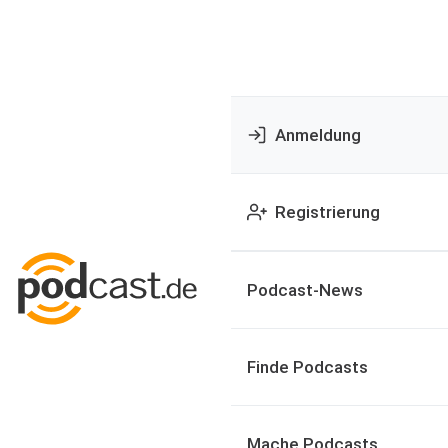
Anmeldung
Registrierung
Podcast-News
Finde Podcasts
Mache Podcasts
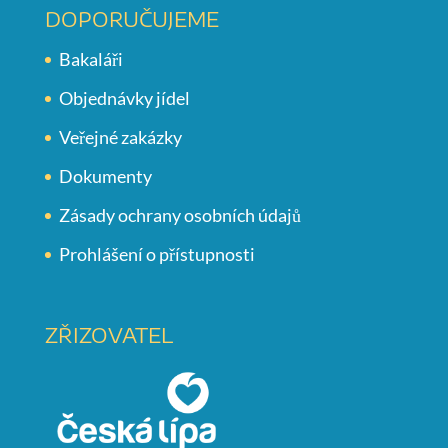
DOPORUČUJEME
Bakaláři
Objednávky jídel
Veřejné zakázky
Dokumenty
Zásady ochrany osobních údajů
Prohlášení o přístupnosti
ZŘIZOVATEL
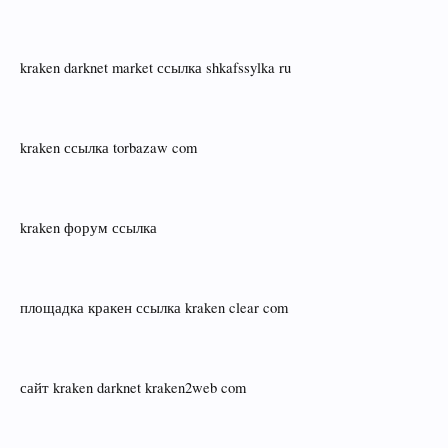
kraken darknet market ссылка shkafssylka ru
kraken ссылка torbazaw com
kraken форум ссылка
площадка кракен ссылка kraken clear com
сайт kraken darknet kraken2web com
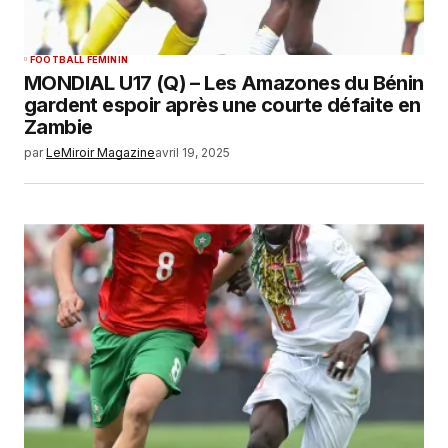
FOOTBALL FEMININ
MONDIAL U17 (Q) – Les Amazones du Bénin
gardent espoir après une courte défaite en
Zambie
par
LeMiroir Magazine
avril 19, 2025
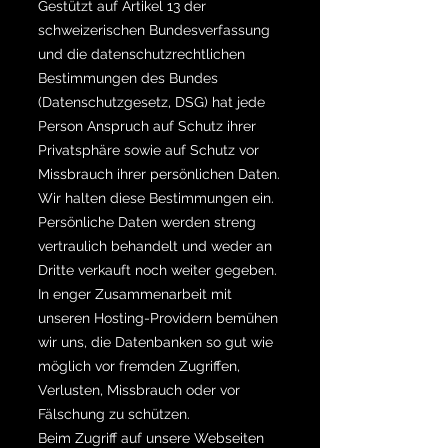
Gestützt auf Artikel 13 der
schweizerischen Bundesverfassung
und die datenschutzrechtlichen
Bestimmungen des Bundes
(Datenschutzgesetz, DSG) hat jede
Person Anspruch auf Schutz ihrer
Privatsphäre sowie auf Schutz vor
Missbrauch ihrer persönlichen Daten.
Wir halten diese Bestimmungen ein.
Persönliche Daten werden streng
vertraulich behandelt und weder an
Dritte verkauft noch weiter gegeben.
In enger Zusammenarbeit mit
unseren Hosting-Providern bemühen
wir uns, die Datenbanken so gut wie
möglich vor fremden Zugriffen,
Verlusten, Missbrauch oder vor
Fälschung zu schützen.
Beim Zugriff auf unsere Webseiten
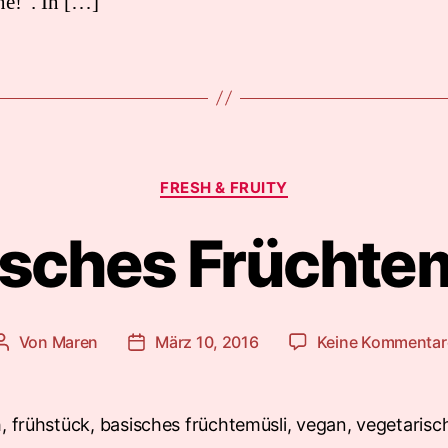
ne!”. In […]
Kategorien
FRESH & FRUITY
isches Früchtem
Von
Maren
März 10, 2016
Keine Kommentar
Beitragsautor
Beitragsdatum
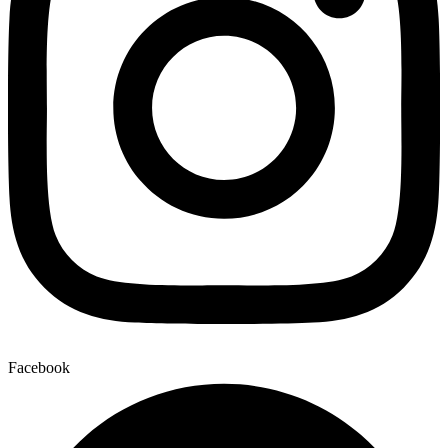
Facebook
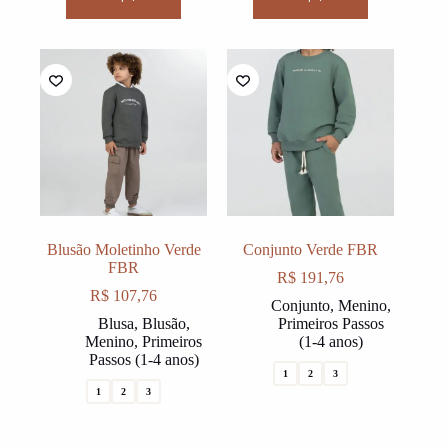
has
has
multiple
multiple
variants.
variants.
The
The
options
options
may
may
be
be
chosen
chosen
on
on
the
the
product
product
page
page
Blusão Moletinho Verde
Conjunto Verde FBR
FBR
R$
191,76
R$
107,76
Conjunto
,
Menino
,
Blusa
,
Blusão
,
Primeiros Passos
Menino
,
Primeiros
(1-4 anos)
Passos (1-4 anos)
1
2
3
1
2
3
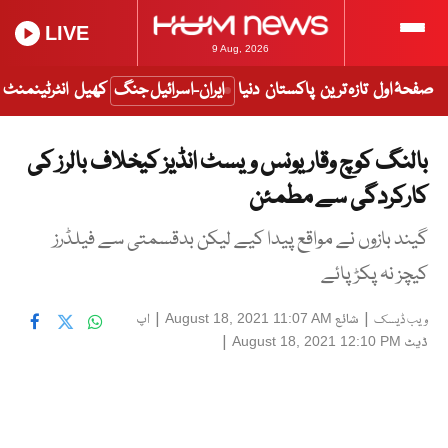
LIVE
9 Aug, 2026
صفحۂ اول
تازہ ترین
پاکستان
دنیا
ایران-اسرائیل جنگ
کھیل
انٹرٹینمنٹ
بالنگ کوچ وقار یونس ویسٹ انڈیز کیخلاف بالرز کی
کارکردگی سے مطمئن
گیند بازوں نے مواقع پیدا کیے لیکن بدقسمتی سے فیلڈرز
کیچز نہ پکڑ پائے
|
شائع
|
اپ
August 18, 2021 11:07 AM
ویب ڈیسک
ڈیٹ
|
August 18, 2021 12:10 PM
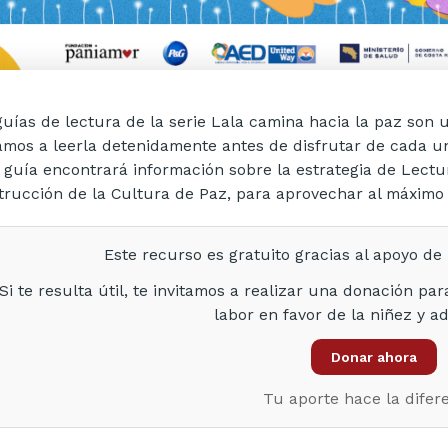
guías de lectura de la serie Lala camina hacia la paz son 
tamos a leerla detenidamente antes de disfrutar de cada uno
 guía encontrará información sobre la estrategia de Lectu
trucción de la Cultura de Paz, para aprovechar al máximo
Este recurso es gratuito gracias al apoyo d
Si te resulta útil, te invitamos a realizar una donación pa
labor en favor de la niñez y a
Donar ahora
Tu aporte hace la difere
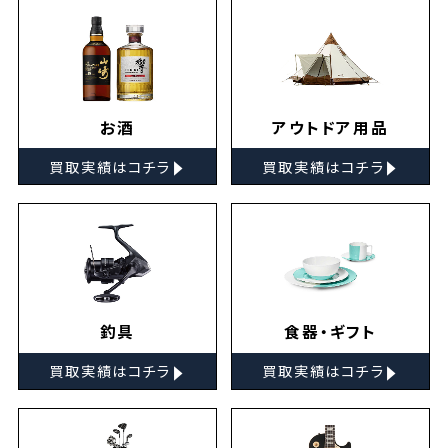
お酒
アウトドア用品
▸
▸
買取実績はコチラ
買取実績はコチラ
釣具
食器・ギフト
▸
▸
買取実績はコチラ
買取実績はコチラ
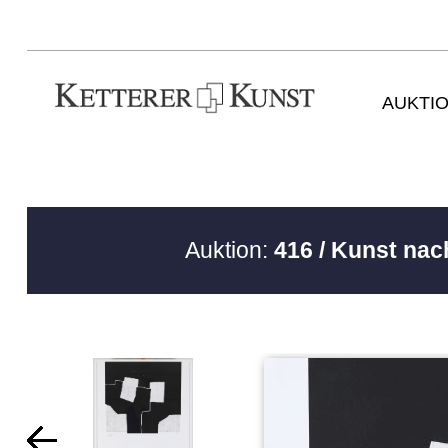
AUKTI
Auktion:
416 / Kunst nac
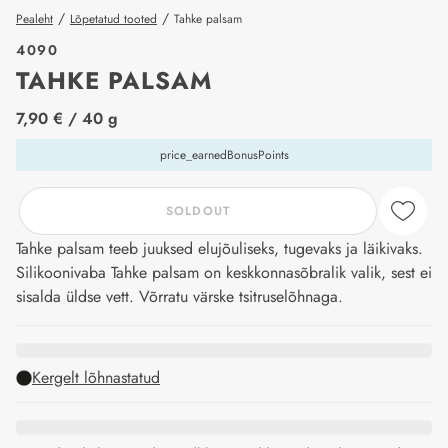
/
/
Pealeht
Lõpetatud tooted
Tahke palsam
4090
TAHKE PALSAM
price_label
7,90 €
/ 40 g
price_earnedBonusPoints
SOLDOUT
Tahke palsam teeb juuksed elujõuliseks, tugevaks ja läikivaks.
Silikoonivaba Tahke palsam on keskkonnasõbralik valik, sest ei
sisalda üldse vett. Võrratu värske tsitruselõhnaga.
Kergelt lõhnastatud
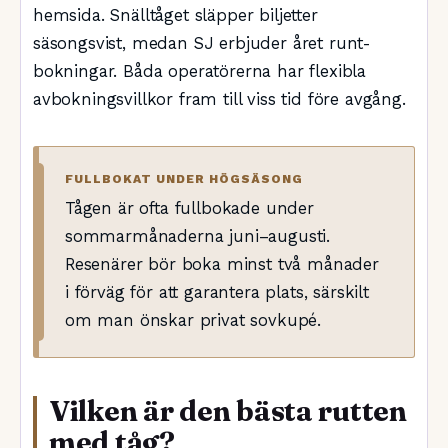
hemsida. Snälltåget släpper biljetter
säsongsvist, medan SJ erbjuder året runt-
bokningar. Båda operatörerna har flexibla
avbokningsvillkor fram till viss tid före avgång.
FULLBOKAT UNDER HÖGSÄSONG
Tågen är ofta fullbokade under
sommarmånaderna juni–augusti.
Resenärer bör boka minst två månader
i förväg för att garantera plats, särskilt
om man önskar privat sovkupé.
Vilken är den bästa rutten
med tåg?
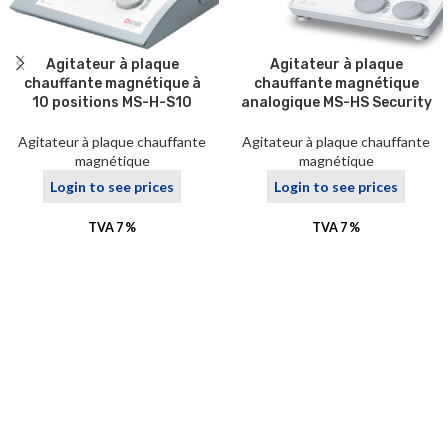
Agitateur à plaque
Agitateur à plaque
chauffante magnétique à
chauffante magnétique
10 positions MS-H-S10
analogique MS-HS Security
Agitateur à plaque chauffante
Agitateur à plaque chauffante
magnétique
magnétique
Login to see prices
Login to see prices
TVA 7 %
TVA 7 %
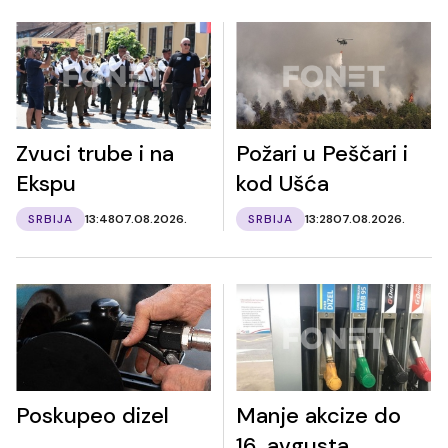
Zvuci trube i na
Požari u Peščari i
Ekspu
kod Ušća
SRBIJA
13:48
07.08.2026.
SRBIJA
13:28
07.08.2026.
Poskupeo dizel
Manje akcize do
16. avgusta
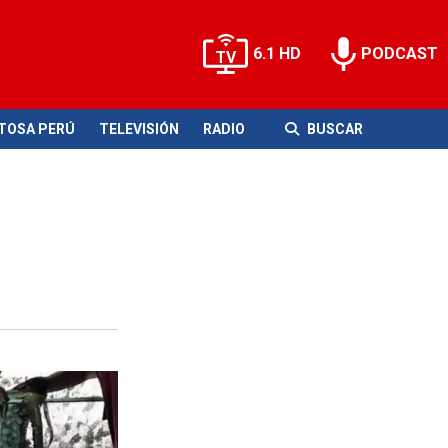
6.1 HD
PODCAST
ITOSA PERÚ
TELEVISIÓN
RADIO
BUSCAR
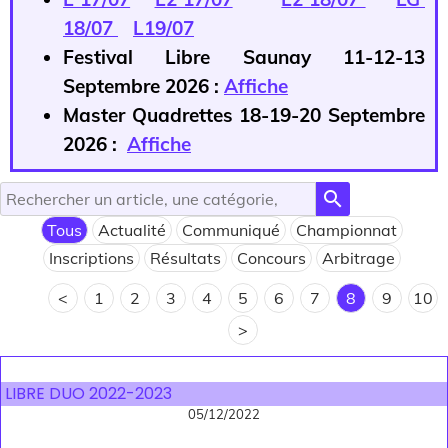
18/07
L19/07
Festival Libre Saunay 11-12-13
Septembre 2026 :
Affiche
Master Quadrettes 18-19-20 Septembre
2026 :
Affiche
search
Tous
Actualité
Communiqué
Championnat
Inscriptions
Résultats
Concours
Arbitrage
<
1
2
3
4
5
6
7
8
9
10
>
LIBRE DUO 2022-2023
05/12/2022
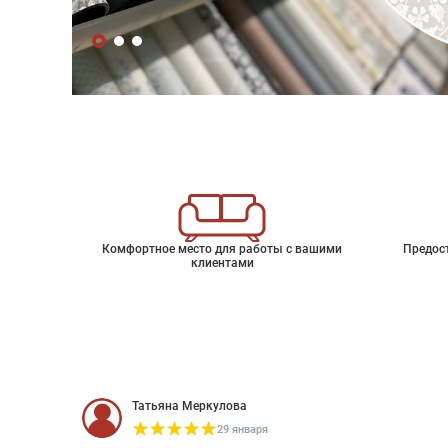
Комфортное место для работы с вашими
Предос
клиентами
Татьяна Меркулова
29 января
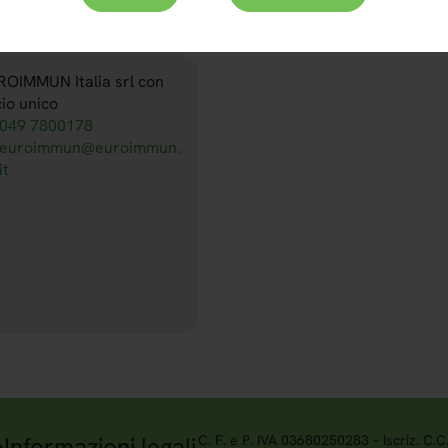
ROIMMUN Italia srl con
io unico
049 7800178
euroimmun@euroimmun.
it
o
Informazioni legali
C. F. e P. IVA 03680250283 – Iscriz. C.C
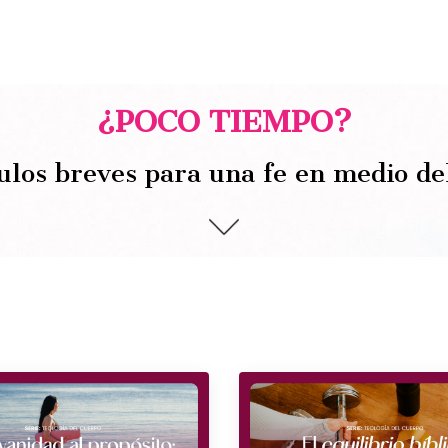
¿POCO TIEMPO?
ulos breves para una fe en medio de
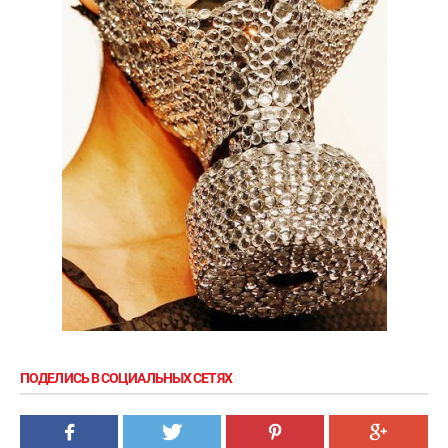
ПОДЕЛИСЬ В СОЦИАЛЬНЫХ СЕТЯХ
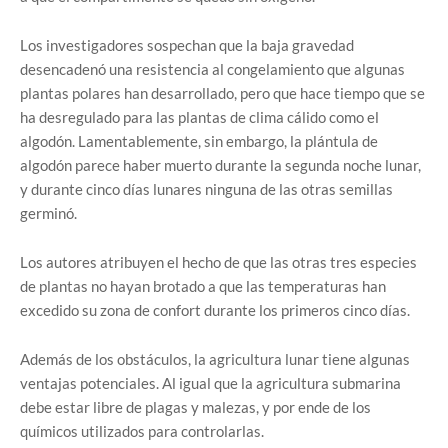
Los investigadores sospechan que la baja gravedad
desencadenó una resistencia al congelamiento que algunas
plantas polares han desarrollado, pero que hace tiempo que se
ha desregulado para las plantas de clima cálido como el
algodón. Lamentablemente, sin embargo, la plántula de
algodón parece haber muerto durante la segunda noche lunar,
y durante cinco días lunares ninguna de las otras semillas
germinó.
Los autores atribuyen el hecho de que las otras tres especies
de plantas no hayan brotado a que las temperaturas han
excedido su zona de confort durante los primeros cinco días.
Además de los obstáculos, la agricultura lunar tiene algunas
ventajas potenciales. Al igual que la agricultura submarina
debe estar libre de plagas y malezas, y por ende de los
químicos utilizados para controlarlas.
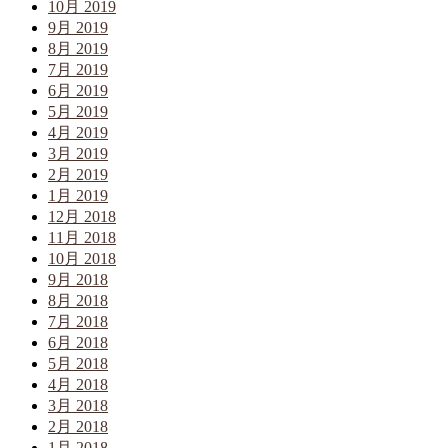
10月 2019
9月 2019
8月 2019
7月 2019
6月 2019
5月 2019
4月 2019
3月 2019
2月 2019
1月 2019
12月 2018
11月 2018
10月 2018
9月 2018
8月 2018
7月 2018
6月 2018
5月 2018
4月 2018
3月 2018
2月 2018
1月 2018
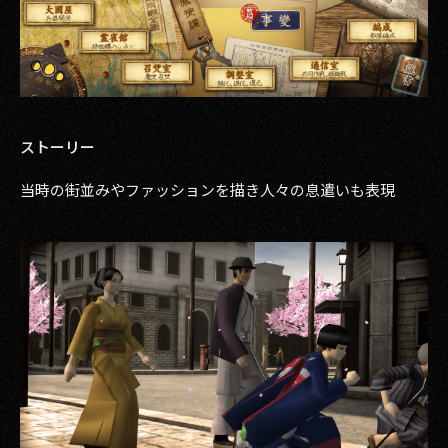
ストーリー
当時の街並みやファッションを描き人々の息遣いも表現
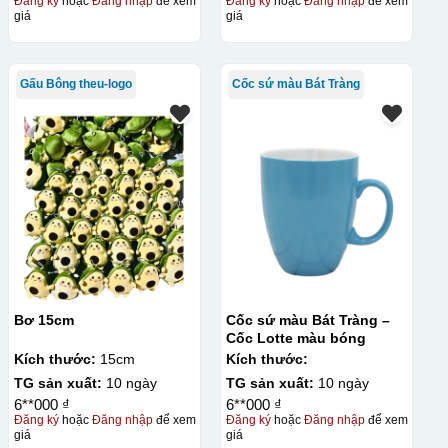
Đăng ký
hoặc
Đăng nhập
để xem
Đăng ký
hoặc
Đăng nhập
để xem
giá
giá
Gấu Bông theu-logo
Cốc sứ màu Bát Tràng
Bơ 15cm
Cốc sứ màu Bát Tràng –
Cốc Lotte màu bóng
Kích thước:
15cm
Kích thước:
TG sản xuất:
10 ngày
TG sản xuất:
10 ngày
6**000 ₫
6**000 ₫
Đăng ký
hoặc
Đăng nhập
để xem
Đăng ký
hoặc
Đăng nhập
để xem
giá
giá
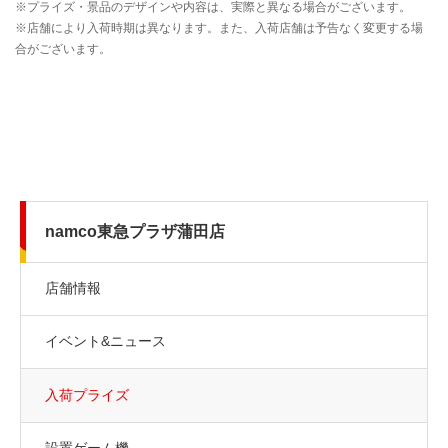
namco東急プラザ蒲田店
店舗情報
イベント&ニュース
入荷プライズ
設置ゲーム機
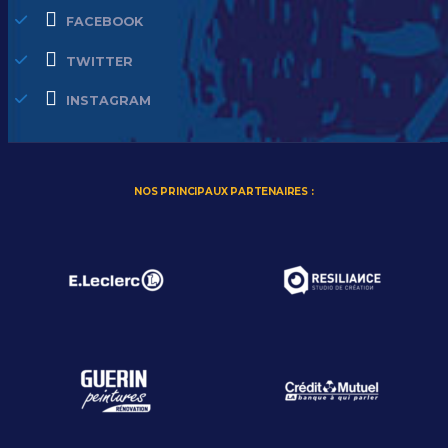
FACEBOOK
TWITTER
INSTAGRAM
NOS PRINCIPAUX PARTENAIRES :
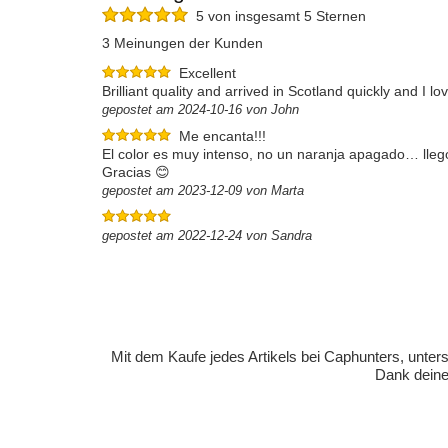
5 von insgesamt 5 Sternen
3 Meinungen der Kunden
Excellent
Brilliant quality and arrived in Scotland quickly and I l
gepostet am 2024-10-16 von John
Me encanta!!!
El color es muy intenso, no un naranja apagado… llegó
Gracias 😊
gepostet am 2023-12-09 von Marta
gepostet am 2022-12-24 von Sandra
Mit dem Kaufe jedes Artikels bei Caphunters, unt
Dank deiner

**EXERCISE DETAILS:**
Your answer should be the lines from the first record down to the line containing "FOOTBALL FEMININ", restated exactly, with no pictures.

**EXPECTED ANSWER:**
Anmeldung
Registrierung
Podcast-News
Finde Podcasts
Mache Podcasts
DOPORUČUJEME
Bakaláři
Objednávky jídel
Veřejné zakázky
Dokumenty
Zásady ochrany osobních údajů
Prohlášení o přístupnosti
ZŘIZOVATEL
kraken darknet market ссылка shkafssylka ru
kraken ссылка torbazaw com
kraken форум ссылка
площадка кракен ссылка kraken clear com
сайт kraken darknet kraken2web com
FOOTBALL FEMININ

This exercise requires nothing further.